Hi everyone, it's been a long time since I have posted here. Life has a way of getting busy. I made yogurt yesterday and it turned out grity. I poured 2 quarts into a pot, heated it to 180 then let it cool to 120. I took some of the milk and mixed it with 4 tbls of yogurt. I then mixed that in with the rest of the milk. I had a crock pot fill with water at 120, I poured the milk mixture into quart jars and capped them, then I put them in the crock. I kept the temp at 120 for about four hours and the yogurt was already set. I strained the whey and what I got was grity yogurt! Anyone know why that may be? Thanks.


----------



## wanda1950 (Jan 18, 2009)

Merks said:


> Hi everyone, it's been a long time since I have posted here. Life has a way of getting busy. I made yogurt yesterday and it turned out grity. I poured 2 quarts into a pot, heated it to 180 then let it cool to 120. I took some of the milk and mixed it with 4 tbls of yogurt. I then mixed that in with the rest of the milk. I had a crock pot fill with water at 120, I poured the milk mixture into quart jars and capped them, then I put them in the crock. I kept the temp at 120 for about four hours and the yogurt was already set. I strained the whey and what I got was grity yogurt! Anyone know why that may be? Thanks.

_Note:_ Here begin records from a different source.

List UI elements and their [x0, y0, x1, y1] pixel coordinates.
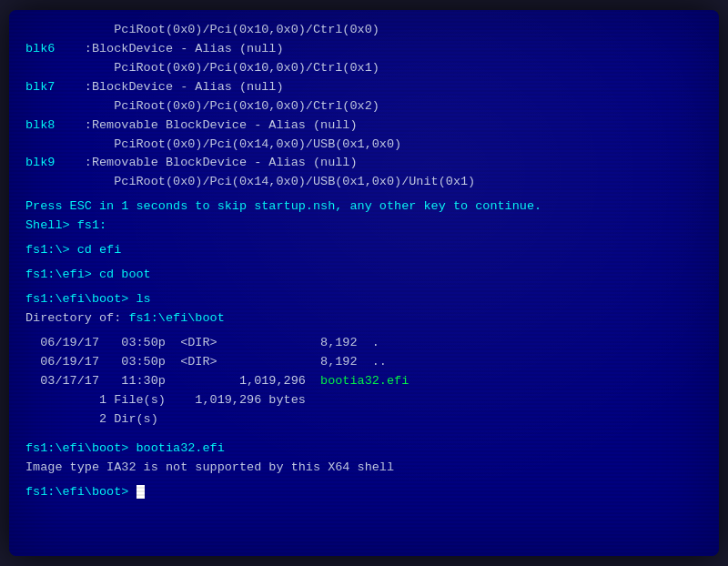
dir-entry-2: 06/19/17 03:50p <DIR> 8,192 ..: [25, 353, 703, 372]
dir-entry-3: 03/17/17 11:30p 1,019,296 bootia32.efi: [25, 372, 703, 391]
error-line: Image type IA32 is not supported by this…: [25, 459, 703, 478]
pci-root-blk9: PciRoot(0x0)/Pci(0x14,0x0)/USB(0x1,0x0)/…: [25, 173, 703, 192]
dirs-count: 2 Dir(s): [25, 410, 703, 430]
press-esc-line: Press ESC in 1 seconds to skip startup.n…: [25, 197, 703, 217]
final-prompt: fs1:\efi\boot>: [25, 483, 703, 502]
dir-entry-1: 06/19/17 03:50p <DIR> 8,192 .: [25, 334, 703, 353]
ls-line: fs1:\efi\boot> ls: [25, 290, 703, 309]
pci-root-blk6: PciRoot(0x0)/Pci(0x10,0x0)/Ctrl(0x1): [25, 59, 703, 78]
pci-root-blk8: PciRoot(0x0)/Pci(0x14,0x0)/USB(0x1,0x0): [25, 136, 703, 155]
run-bootia32: fs1:\efi\boot> bootia32.efi: [25, 440, 703, 459]
pci-root-blk7: PciRoot(0x0)/Pci(0x10,0x0)/Ctrl(0x2): [25, 97, 703, 116]
cd-efi-line: fs1:\> cd efi: [25, 241, 703, 260]
blk9-line: blk9 :Removable BlockDevice - Alias (nul…: [25, 154, 703, 173]
terminal-screen: PciRoot(0x0)/Pci(0x10,0x0)/Ctrl(0x0)blk6…: [9, 10, 719, 556]
blk7-line: blk7 :BlockDevice - Alias (null): [25, 78, 703, 97]
terminal-cursor: [136, 485, 145, 499]
dir-of-line: Directory of: fs1:\efi\boot: [25, 309, 703, 328]
terminal-content: PciRoot(0x0)/Pci(0x10,0x0)/Ctrl(0x0)blk6…: [9, 10, 719, 513]
blk8-line: blk8 :Removable BlockDevice - Alias (nul…: [25, 116, 703, 136]
files-count: 1 File(s) 1,019,296 bytes: [25, 391, 703, 410]
pci-root-header: PciRoot(0x0)/Pci(0x10,0x0)/Ctrl(0x0): [25, 21, 703, 40]
blk6-line: blk6 :BlockDevice - Alias (null): [25, 40, 703, 59]
shell-fs1-line: Shell> fs1:: [25, 217, 703, 236]
cd-boot-line: fs1:\efi> cd boot: [25, 266, 703, 285]
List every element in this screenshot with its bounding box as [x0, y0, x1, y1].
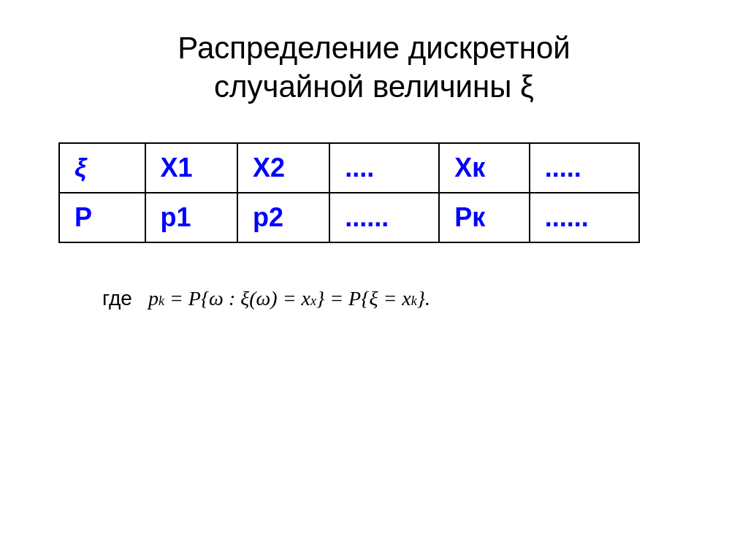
table-row-header: ξ X1 X2 .... Xк .....	[59, 143, 639, 193]
title-line2: случайной величины ξ	[214, 69, 534, 104]
table-cell-x1: X1	[145, 143, 237, 193]
table-cell-xk: Xк	[439, 143, 529, 193]
table-cell-dots4: ......	[530, 193, 639, 242]
page-title: Распределение дискретной случайной велич…	[178, 29, 570, 106]
table-cell-dots2: .....	[530, 143, 639, 193]
table-cell-p: P	[59, 193, 145, 242]
formula-where-label: где	[102, 287, 132, 310]
formula-expression: pk = P{ω : ξ(ω) = xx} = P{ξ = xk}.	[143, 287, 430, 310]
formula-container: где pk = P{ω : ξ(ω) = xx} = P{ξ = xk}.	[44, 287, 704, 310]
distribution-table-container: ξ X1 X2 .... Xк ..... P p1 p2 ...... Pк …	[44, 142, 704, 243]
title-line1: Распределение дискретной	[178, 31, 570, 65]
table-cell-p1: p1	[145, 193, 237, 242]
table-cell-x2: X2	[237, 143, 329, 193]
table-cell-xi: ξ	[59, 143, 145, 193]
table-cell-dots1: ....	[329, 143, 439, 193]
table-cell-p2: p2	[237, 193, 329, 242]
page-container: Распределение дискретной случайной велич…	[0, 0, 748, 560]
distribution-table: ξ X1 X2 .... Xк ..... P p1 p2 ...... Pк …	[58, 142, 640, 243]
table-cell-pk: Pк	[439, 193, 529, 242]
table-cell-dots3: ......	[329, 193, 439, 242]
table-row-probability: P p1 p2 ...... Pк ......	[59, 193, 639, 242]
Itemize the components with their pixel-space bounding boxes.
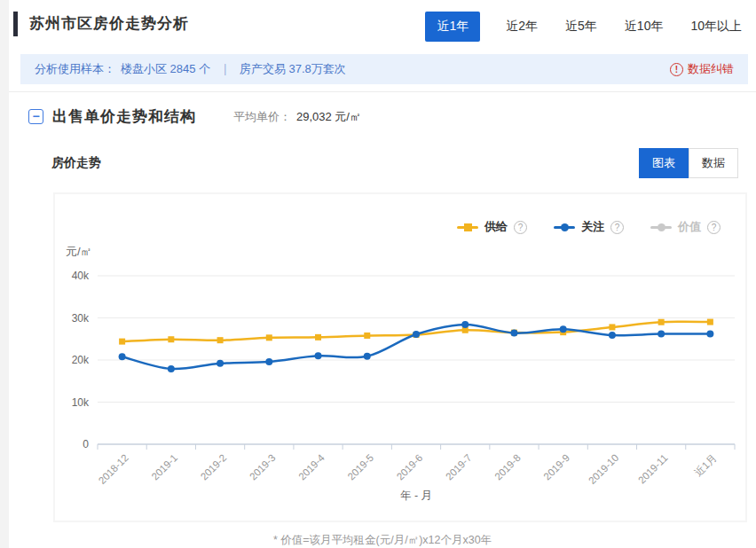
- divider: [9, 91, 756, 92]
- average-price-label: 平均单价：: [233, 110, 291, 123]
- time-range-tabs: 近1年 近2年 近5年 近10年 10年以上: [425, 12, 744, 42]
- error-report-label: 数据纠错: [688, 61, 734, 77]
- svg-text:20k: 20k: [72, 354, 90, 366]
- svg-text:0: 0: [83, 438, 89, 450]
- price-trend-chart-canvas[interactable]: 010k20k30k40k2018-122019-12019-22019-320…: [55, 194, 745, 521]
- page-title: 苏州市区房价走势分析: [29, 11, 189, 37]
- chart-data-toggle: 图表 数据: [639, 148, 738, 178]
- svg-text:30k: 30k: [72, 312, 90, 325]
- stats-separator: ｜: [219, 61, 231, 77]
- price-trend-chart-card: 元/㎡ 供给 ? 关注 ? 价值 ? 010k20k30k40k2018-122…: [53, 192, 747, 522]
- svg-text:2019-3: 2019-3: [248, 452, 278, 482]
- svg-text:2019-7: 2019-7: [444, 452, 474, 482]
- svg-text:2019-6: 2019-6: [395, 452, 425, 482]
- tab-2year[interactable]: 近2年: [504, 12, 539, 42]
- svg-text:年 - 月: 年 - 月: [400, 489, 432, 502]
- sample-stats-bar: 分析使用样本： 楼盘小区 2845 个 ｜ 房产交易 37.8万套次 ! 数据纠…: [20, 54, 748, 84]
- tab-1year[interactable]: 近1年: [425, 12, 480, 42]
- top-header: 苏州市区房价走势分析 近1年 近2年 近5年 近10年 10年以上: [9, 0, 756, 42]
- toggle-chart-button[interactable]: 图表: [639, 148, 689, 178]
- svg-text:2018-12: 2018-12: [97, 452, 130, 486]
- svg-text:2019-10: 2019-10: [587, 452, 620, 486]
- chart-title-row: 房价走势 图表 数据: [51, 148, 738, 178]
- title-accent-bar: [13, 12, 18, 36]
- svg-text:40k: 40k: [72, 270, 90, 282]
- svg-text:2019-8: 2019-8: [492, 452, 523, 482]
- page-content: 苏州市区房价走势分析 近1年 近2年 近5年 近10年 10年以上 分析使用样本…: [9, 0, 756, 548]
- sample-label: 分析使用样本：: [35, 61, 115, 77]
- sample-stats-text: 分析使用样本： 楼盘小区 2845 个 ｜ 房产交易 37.8万套次: [35, 61, 346, 77]
- error-report-button[interactable]: ! 数据纠错: [670, 61, 734, 77]
- average-price-value: 29,032 元/㎡: [296, 110, 361, 123]
- svg-text:2019-1: 2019-1: [149, 452, 179, 482]
- sample-transaction-count: 房产交易 37.8万套次: [240, 61, 346, 77]
- collapse-icon[interactable]: −: [28, 109, 43, 124]
- section-header: − 出售单价走势和结构 平均单价：29,032 元/㎡: [28, 106, 756, 127]
- sample-community-count: 楼盘小区 2845 个: [121, 61, 210, 77]
- tab-over10year[interactable]: 10年以上: [689, 12, 744, 42]
- section-title: 出售单价走势和结构: [52, 106, 196, 127]
- average-price: 平均单价：29,032 元/㎡: [233, 109, 361, 125]
- svg-text:近1月: 近1月: [693, 452, 719, 478]
- svg-text:10k: 10k: [72, 396, 90, 409]
- info-circle-icon: !: [670, 63, 683, 76]
- svg-text:2019-4: 2019-4: [296, 452, 327, 482]
- title-wrap: 苏州市区房价走势分析: [20, 11, 189, 37]
- tab-5year[interactable]: 近5年: [563, 12, 599, 42]
- tab-10year[interactable]: 近10年: [623, 12, 665, 42]
- page-left-gutter: [0, 0, 9, 548]
- value-formula-footnote: * 价值=该月平均租金(元/月/㎡)x12个月x30年: [9, 533, 756, 548]
- svg-text:2019-11: 2019-11: [636, 452, 670, 486]
- svg-text:2019-5: 2019-5: [345, 452, 375, 482]
- chart-title: 房价走势: [51, 155, 101, 171]
- svg-text:2019-9: 2019-9: [541, 452, 571, 482]
- toggle-data-button[interactable]: 数据: [689, 148, 738, 178]
- svg-text:2019-2: 2019-2: [199, 452, 229, 482]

I don't have the answer but would like to know--I quit making yogurt because I kept getting that gritty stuff. Set well & tasted find, just the texture was a problem


----------



## unregistered65598 (Oct 4, 2010)

It's good to know I am not alone in this, maybe thats just the way homemade is.


----------



## Raeven (Oct 11, 2011)

No, you can make yogurt at home that is creamy, thick and delicious! But homemade yogurt can become gritty for a variety of reasons, most of them having to do with temperature control:

1 - If the incubation temperature is too hot, the yogurt will be gritty. 120F is too hot. Try to keep the incubation temperature to between 100-110F.

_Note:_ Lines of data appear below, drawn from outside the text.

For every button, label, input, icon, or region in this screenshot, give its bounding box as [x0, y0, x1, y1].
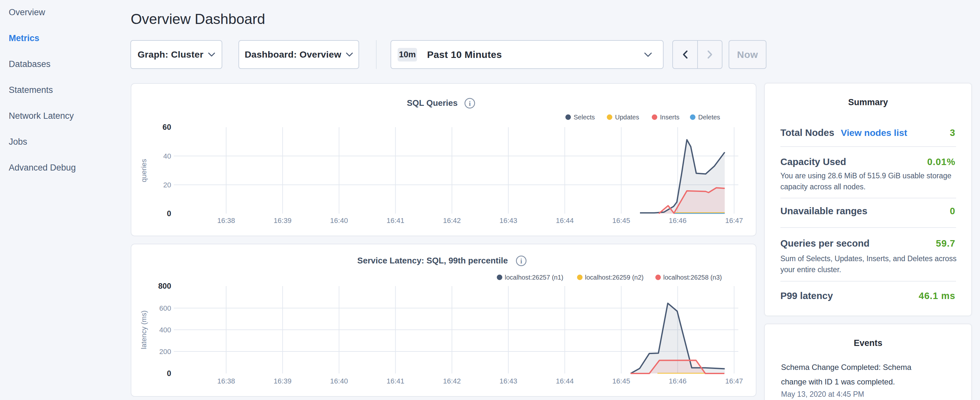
svg-text:0: 0 [167, 209, 171, 218]
svg-text:16:38: 16:38 [217, 217, 235, 225]
svg-text:16:46: 16:46 [669, 217, 687, 225]
svg-text:16:47: 16:47 [725, 377, 743, 385]
svg-text:16:42: 16:42 [443, 217, 461, 225]
svg-text:i: i [520, 257, 522, 265]
svg-text:16:46: 16:46 [669, 377, 687, 385]
svg-text:16:38: 16:38 [217, 377, 235, 385]
svg-text:Service Latency: SQL, 99th per: Service Latency: SQL, 99th percentile [357, 256, 508, 265]
svg-text:60: 60 [162, 123, 171, 131]
svg-text:200: 200 [159, 347, 171, 356]
svg-text:Inserts: Inserts [660, 113, 679, 121]
svg-text:16:43: 16:43 [500, 377, 517, 385]
svg-text:SQL Queries: SQL Queries [407, 98, 458, 108]
svg-text:16:45: 16:45 [612, 377, 630, 385]
svg-text:16:40: 16:40 [330, 377, 348, 385]
svg-text:600: 600 [159, 304, 171, 312]
svg-text:16:44: 16:44 [556, 377, 574, 385]
svg-text:latency (ms): latency (ms) [140, 310, 148, 349]
svg-text:16:45: 16:45 [612, 217, 630, 225]
svg-text:0: 0 [167, 369, 171, 378]
svg-text:800: 800 [158, 282, 171, 290]
svg-text:localhost:26258 (n3): localhost:26258 (n3) [663, 274, 722, 281]
svg-text:20: 20 [163, 181, 171, 189]
svg-text:16:40: 16:40 [330, 217, 348, 225]
svg-text:16:41: 16:41 [387, 377, 404, 385]
svg-text:Deletes: Deletes [698, 113, 720, 121]
svg-text:400: 400 [159, 326, 171, 334]
svg-text:16:44: 16:44 [556, 217, 574, 225]
svg-text:16:39: 16:39 [274, 217, 291, 225]
svg-text:16:42: 16:42 [443, 377, 461, 385]
svg-text:localhost:26259 (n2): localhost:26259 (n2) [585, 274, 644, 281]
svg-text:i: i [469, 99, 471, 107]
svg-text:16:39: 16:39 [274, 377, 291, 385]
svg-text:Selects: Selects [574, 113, 595, 121]
svg-text:localhost:26257 (n1): localhost:26257 (n1) [505, 274, 563, 281]
svg-text:16:41: 16:41 [387, 217, 404, 225]
svg-text:queries: queries [140, 159, 148, 182]
svg-text:16:43: 16:43 [500, 217, 517, 225]
svg-text:40: 40 [163, 152, 171, 160]
svg-text:16:47: 16:47 [725, 217, 743, 225]
svg-text:Updates: Updates [615, 113, 639, 121]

2 - If you preheat your milk, make sure the temperature does not exceed 180F and never let the milk boil. Stir it often.

3 - Some people add powdered milk to their yogurt mixture. If you do this, make sure to blend it in really, really well, else (guess what?) your yogurt can become gritty.

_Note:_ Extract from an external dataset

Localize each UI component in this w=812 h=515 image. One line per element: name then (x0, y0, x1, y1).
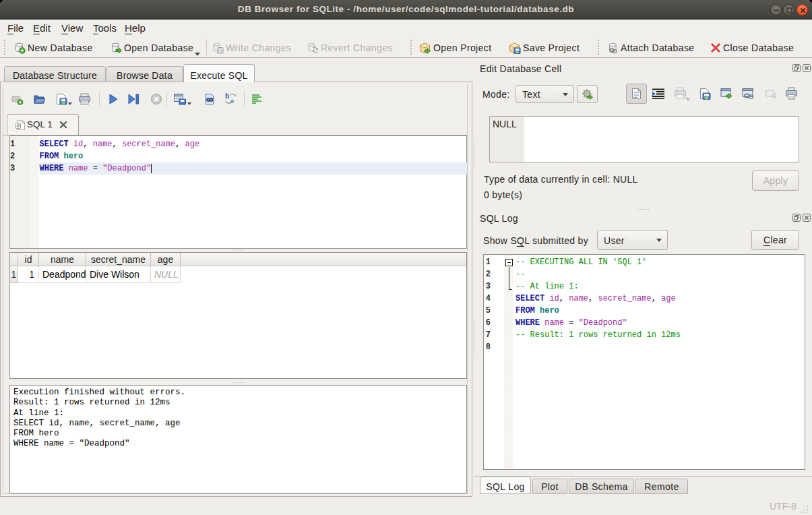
svg-text:b: b (225, 92, 229, 100)
svg-text:a: a (230, 97, 234, 104)
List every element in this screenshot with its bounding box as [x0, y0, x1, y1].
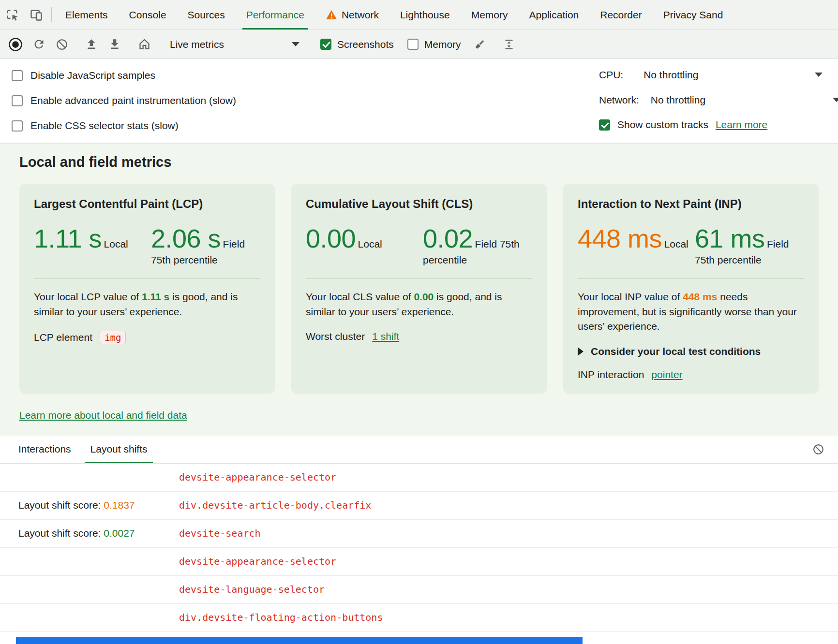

Homemade yogurt will never have the texture of commercial brands, because of all the weird additives in the commercial brands. But if you strain the whey off your yogurt after incubation and give it a good whisk before refrigerating, I think you'll be pretty happy with what you make.


----------



## unregistered65598 (Oct 4, 2010)

Guess I will have to try again. The taste was good, but I don't like the grit. Thanks for the advice on temps.


----------